* **Problem description**
Everything from the line with "Discourse Studi" down to the last line of the material below must be written out exactly. Leave out all other lines.

* **Provided data**
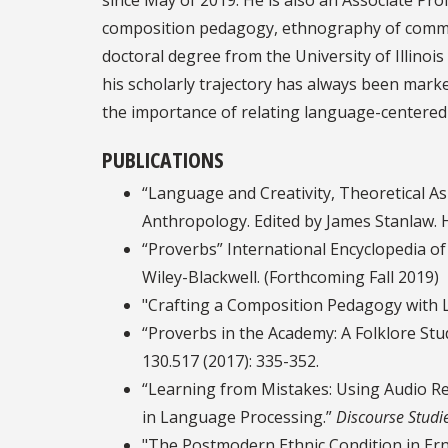
composition pedagogy, ethnography of communic
doctoral degree from the University of Illinoi
his scholarly trajectory has always been mar
the importance of relating language-centered 
PUBLICATIONS
“Language and Creativity, Theoretical Asp
Anthropology. Edited by James Stanlaw. H
“Proverbs” International Encyclopedia of
Wiley-Blackwell. (Forthcoming Fall 2019)
"Crafting a Composition Pedagogy with L
“Proverbs in the Academy: A Folklore Stud
130.517 (2017): 335-352.
“Learning from Mistakes: Using Audio Re
in Language Processing.”
Discourse Studi
"The Postmodern Ethnic Condition in Er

* **Task result**
Discourse Studi
"The Postmodern Ethnic Condition in Er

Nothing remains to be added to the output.